The New York Times built the current site in 2006. The Times just announced that they have are working on a new site design (and presumably completely new architecture) for the last year and should release it soon.
There is a world of difference between doing a cute vanity project that works for say 99% of the time but doesn't mean that they buckle down and do the hard work involved delivering a major publishers site.
Another example Google has a lot of smart people but they cant parse a robots.txt file with a BOM in it.
There's a ton of product manager, designers, and researchers on Hacker News. But looking at his profile seems to indicate that Mr. Clarks a pretty humble guy.
Which means... unique user page views with 0 engagement metrics! Yay~
MAU and DAU are meaningless statistics. It's pure eye-views, that's all.
Show me some average aggregate visits per user per month, and I'll believe there's actually something happening (ie. the average number of times each unique user visited the site in a single month.
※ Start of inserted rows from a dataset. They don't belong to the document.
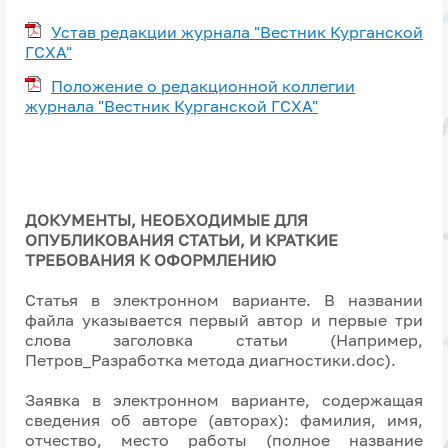
Устав редакции журнала "Вестник Курганской
ГСХА"
Положение о редакционной коллегии
журнала "Вестник Курганской ГСХА"
ДОКУМЕНТЫ, НЕОБХОДИМЫЕ ДЛЯ
ОПУБЛИКОВАНИЯ СТАТЬИ, И КРАТКИЕ
ТРЕБОВАНИЯ К ОФОРМЛЕНИЮ
Статья в электронном варианте. В названии
файла указывается первый автор и первые три
слова заголовка статьи (Например,
Петров_Разработка метода диагностики.doc).
Заявка в электронном варианте, содержащая
сведения об авторе (авторах): фамилия, имя,
отчество, место работы (полное название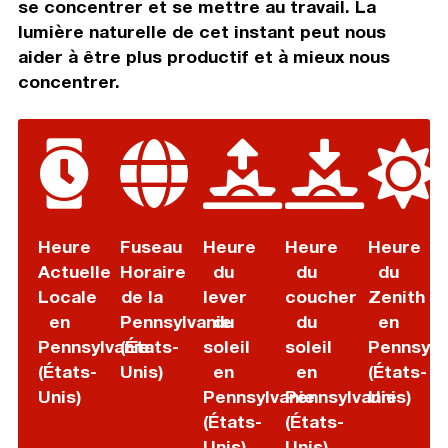
se concentrer et se mettre au travail. La
lumière naturelle de cet instant peut nous
aider à être plus productif et à mieux nous
concentrer.
Heure
Fuseau
Heure
Heure
Heure
Actuelle
Horaire
du
du
du
Locale
de la
lever
coucher
Zenith
en
Pennsylvanie
du
du
en
Pennsylvanie
(États-
soleil
soleil
Pennsylv
(États-
Unis)
en
en
(États-
Unis)
Pennsylvanie
Pennsylvanie
Unis)
(États-
(États-
Unis)
Unis)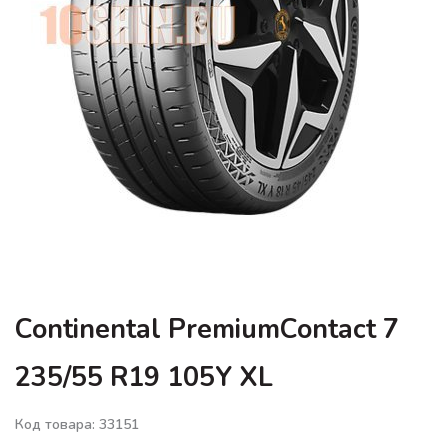
Continental PremiumContact 7
235/55 R19 105Y XL
Код товара: 33151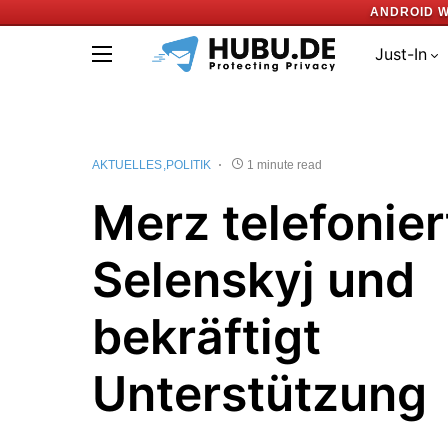
ANDROID W
Just-In
AKTUELLES
POLITIK
1 minute read
Merz telefonier
Selenskyj und
bekräftigt
Unterstützung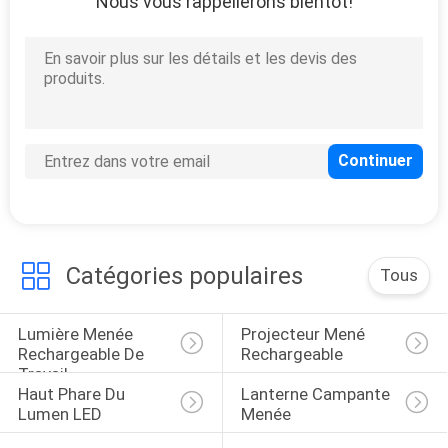
Nous vous rappellerons bientôt!
Catégories populaires
Tous
Lumière Menée 
Projecteur Mené 
Rechargeable De 
Rechargeable
Travail
Haut Phare Du 
Lanterne Campante 
Lumen LED
Menée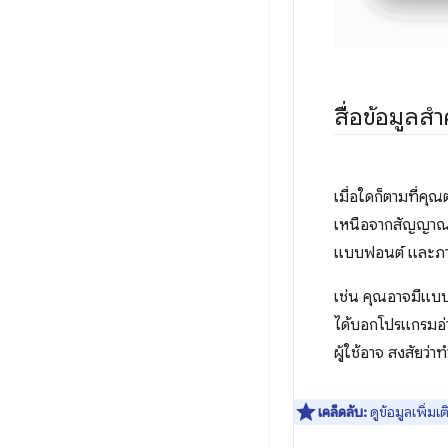
สื่อข้อมูลส
เมื่อใดก็ตามที่คุ
เหนือจากสัญญาณภา
แบบฟอนต์ และภาษา
เช่น คุณอาจมีแบบฟอ
ได้บอกโปรแกรมอ่า
ผู้ใช้อาจ สงสัยว
เคล็ดลับ:
ดูข้อมูลเพิ่มเต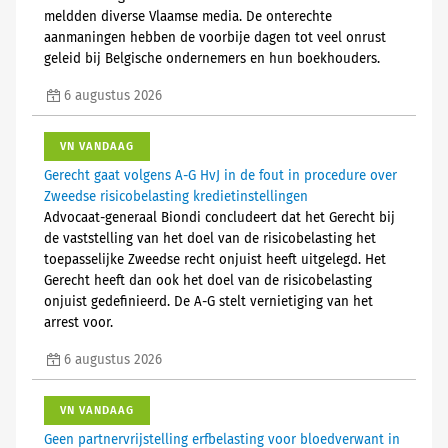
meldden diverse Vlaamse media. De onterechte
aanmaningen hebben de voorbije dagen tot veel onrust
geleid bij Belgische ondernemers en hun boekhouders.
6 augustus 2026
VN VANDAAG
Gerecht gaat volgens A-G HvJ in de fout in procedure over
Zweedse risicobelasting kredietinstellingen
Advocaat-generaal Biondi concludeert dat het Gerecht bij
de vaststelling van het doel van de risicobelasting het
toepasselijke Zweedse recht onjuist heeft uitgelegd. Het
Gerecht heeft dan ook het doel van de risicobelasting
onjuist gedefinieerd. De A-G stelt vernietiging van het
arrest voor.
6 augustus 2026
VN VANDAAG
Geen partnervrijstelling erfbelasting voor bloedverwant in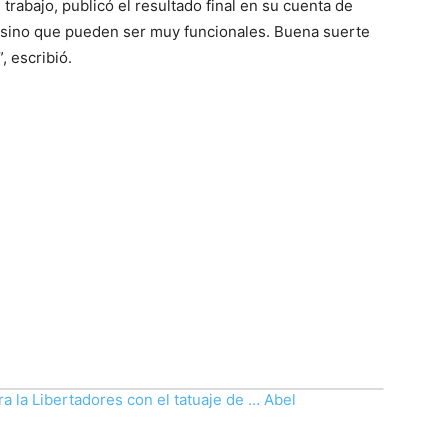
trabajo, publicó el resultado final en su cuenta de
s, sino que pueden ser muy funcionales. Buena suerte
, escribió.
a la Libertadores con el tatuaje de … Abel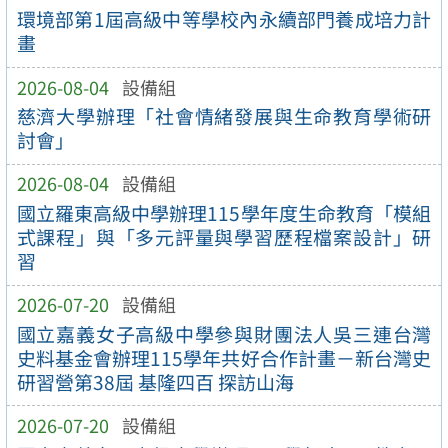
環境部第1屆高級中等學校內永續部門養成培力計
畫
2026-08-04
設備組
慈濟大學辦理「社會情緒發展與生命教育學術研
討會」
2026-08-04
設備組
國立羅東高級中學辦理115學年度生命教育「模組
式課程」與「多元評量與學習歷程檔案設計」研
習
2026-07-20
設備組
國立嘉義女子高級中學參與財團法人吳三連台灣
史料基金會辦理115學年共好合作計畫－新台灣史
研習營第38屆 基隆四百 探訪山海
2026-07-20
設備組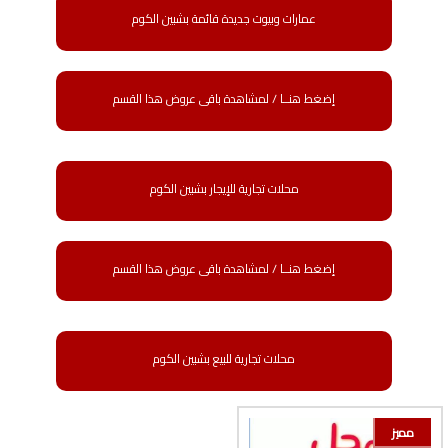
عمارات وبيوت جديدة قائمة بشبين الكوم
إضغط هنــا / لمشاهدة باقى عروض هذا القسم
محلات تجارية للإيجار بشبين الكوم
إضغط هنــا / لمشاهدة باقى عروض هذا القسم
محلات تجارية للبيع بشبين الكوم
مميز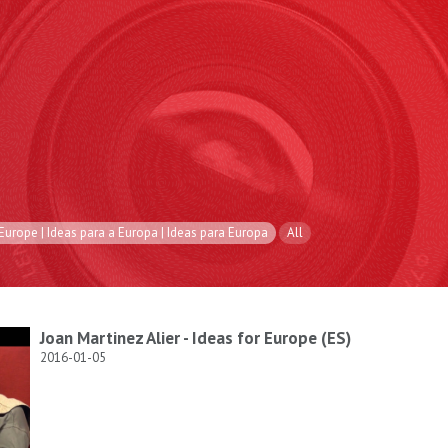
 Europe | Ideas para a Europa | Ideas para Europa
All
Joan Martinez Alier - Ideas for Europe (ES)
2016-01-05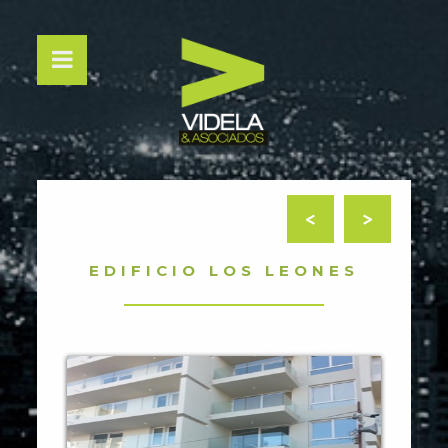
<
>
EDIFICIO LOS LEONES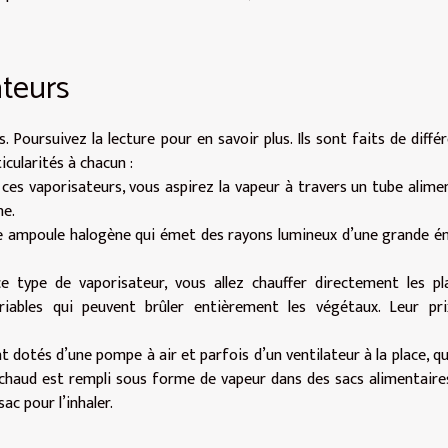
teurs
s. Poursuivez la lecture
pour en savoir plus
. Ils sont faits de diffé
icularités à chacun :
 ces vaporisateurs, vous aspirez la vapeur à travers un tube alime
ne.
ne ampoule halogène qui émet des rayons lumineux d’une grande é
 type de vaporisateur, vous allez chauffer directement les pl
iables qui peuvent brûler entièrement les végétaux. Leur pri
nt dotés d’une pompe à air et parfois d’un ventilateur à la place, qu
air chaud est rempli sous forme de vapeur dans des sacs alimentaire
ac pour l’inhaler.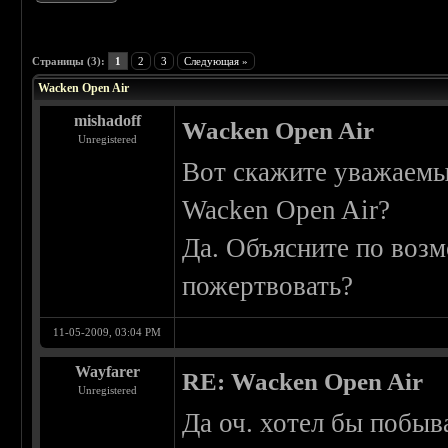
 5
Страницы (3):
1
2
3
Следующая »
Wacken Open Air
mishadoff
Wacken Open Air
Unregistered
Вот скажите уважаемые
Wacken Open Air?
Да. Объясните по возм
пожертвовать?
11-05-2009, 03:04 PM
Wayfarer
RE: Wacken Open Air
Unregistered
Да оч. хотел бы побыва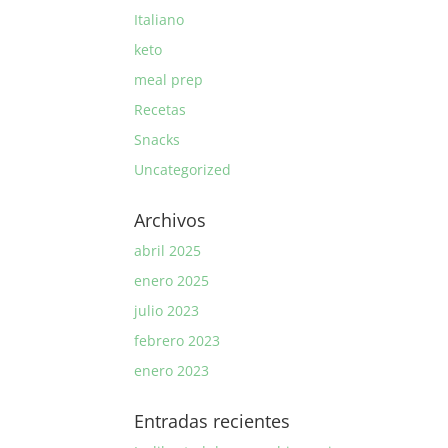
Italiano
keto
meal prep
Recetas
Snacks
Uncategorized
Archivos
abril 2025
enero 2025
julio 2023
febrero 2023
enero 2023
Entradas recientes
Hint: for Facebook, this number is probably ~20-30).
Are you sure? It's better, yes, but it's not a model of UX and on an iPad it seems not much thought was taken into making it a truly universal app. There's a lot of unused space and everything is too large.
The Google+ app with its combo of Path and Flipboard is a much better model to follow. Fast, and it takes advantage of the screen size in both versions.
See http://open.blogs.nytimes.com/ and http://www.nytimes.com/projects/2012/snow-fall/
So they have the skills, but maybe it's for other reasons they don't follow those practices.